Le code était le 421. Il aurait pu y penser. Il ne connaissait que trois numéros de téléphone par cœur. Celui de sa mère à Hagondange. Celui du mobile de Victor Cheffert. Et celui de Fred Guedj. Sur l’écran vert, la graduation indiquait que les piles étaient presque à plat. Il savait qu’il pourrait passer un coup de fil d’une vingtaine de secondes. Voire trente. Il allait falloir être économe de ses mots. Bruce composa le numéro de Cheffert. Avec la lueur de l’écran, il discernait le visage de Lewine. Elle était encore un peu dans le cirage mais ça allait. Ses yeux focalisaient de temps en temps. La sonnerie retentit plus de dix fois dans le vide. Bruce appuya sur « no » et composa le numéro de Guedj. Deux sonneries, trois sonneries…
– Allô !
– Fred, c’est Alex. Écoute-moi attentivement.
– Elle est sévère, celle-là ! T’essaies de me noyer, tu m’ignores pendant des jours et il faut que je sois à ta…
– Vox m’a enfermé avec Lewine dans une planque introuvable. Beyond Humanity, avenue du Cimetière, ZAC de Saint-Denis-La Plaine. Préviens Delmont. C’est derrière la cloison du fond. Il faut ramper sous le plancher à droite. Qu’ils apportent une scie à métaux ! Un panneau d’acier bloque l’issue. Tu m’entends, Fred ?
– Je suis tout ouïe.
– Alors remue-toi !
– J’hésite.
– Quoi ?
– Je savoure la sensation d’avoir ta vie entre mes mains.
– Les piles vont lâcher, Fred.
– Je veux un scoop, Alex. Vox pour moi seul.
– J’allais te le proposer.
– Tu me connais si bien, mon chéri.
– C’est pour ça que je t’ai appelé plutôt que de demander le numéro de la PJ aux Renseignements.
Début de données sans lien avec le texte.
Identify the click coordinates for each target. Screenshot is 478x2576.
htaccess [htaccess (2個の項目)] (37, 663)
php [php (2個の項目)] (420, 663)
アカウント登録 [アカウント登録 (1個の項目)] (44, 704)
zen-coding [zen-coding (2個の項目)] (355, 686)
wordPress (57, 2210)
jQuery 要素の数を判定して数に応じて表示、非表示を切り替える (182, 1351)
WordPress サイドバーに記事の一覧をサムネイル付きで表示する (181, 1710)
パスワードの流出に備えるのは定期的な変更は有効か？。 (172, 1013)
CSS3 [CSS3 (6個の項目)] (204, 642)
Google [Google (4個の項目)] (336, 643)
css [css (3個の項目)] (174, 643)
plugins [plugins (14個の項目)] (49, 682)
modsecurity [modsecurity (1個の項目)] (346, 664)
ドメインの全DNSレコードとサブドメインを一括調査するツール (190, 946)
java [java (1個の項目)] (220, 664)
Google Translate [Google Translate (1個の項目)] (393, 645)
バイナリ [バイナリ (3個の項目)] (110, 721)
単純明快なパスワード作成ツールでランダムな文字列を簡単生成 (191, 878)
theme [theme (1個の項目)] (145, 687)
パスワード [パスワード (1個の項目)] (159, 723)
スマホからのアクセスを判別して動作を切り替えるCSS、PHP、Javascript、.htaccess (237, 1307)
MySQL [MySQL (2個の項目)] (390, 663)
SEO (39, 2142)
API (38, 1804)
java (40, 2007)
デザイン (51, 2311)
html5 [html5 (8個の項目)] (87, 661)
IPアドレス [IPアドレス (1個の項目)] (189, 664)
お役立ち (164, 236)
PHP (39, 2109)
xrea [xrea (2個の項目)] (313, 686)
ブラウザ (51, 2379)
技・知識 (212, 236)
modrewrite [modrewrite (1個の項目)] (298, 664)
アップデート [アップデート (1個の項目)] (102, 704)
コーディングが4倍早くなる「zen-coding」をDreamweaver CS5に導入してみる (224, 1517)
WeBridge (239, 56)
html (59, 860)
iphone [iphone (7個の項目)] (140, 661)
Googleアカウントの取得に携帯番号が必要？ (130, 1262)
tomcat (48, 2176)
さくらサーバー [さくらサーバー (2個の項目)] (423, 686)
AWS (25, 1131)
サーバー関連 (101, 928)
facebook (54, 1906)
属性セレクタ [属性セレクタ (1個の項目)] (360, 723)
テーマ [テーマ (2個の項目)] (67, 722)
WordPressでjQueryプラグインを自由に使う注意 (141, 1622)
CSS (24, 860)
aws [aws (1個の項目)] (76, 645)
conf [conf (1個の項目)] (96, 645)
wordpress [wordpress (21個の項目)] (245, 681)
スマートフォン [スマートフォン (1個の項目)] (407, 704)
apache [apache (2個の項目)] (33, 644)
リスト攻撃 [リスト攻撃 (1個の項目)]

Tu dégaines plus vite que nos standardistes.
– Tu ne connais pas le numéro de la PJ ? Cette blague !
– Jamais réussi à me le mettre en tête.
– Mais tu connais le mien. C’est touchant, en fait.
– On fraternisera une autre fois, d’accord ?
– Lewine va bien ?
– Pas trop mal.
– Y a intérêt ! Je compte sur elle pour mon portrait sur…
Les piles lâchèrent et la lumière verte mourut en emportant la voix de Guedj et le visage de Lewine. Alex Bruce l’attira vers lui. Elle trouva sa bouche et l’embrassa. Pour une femme dans le cirage, ce n’était pas trop mal joué.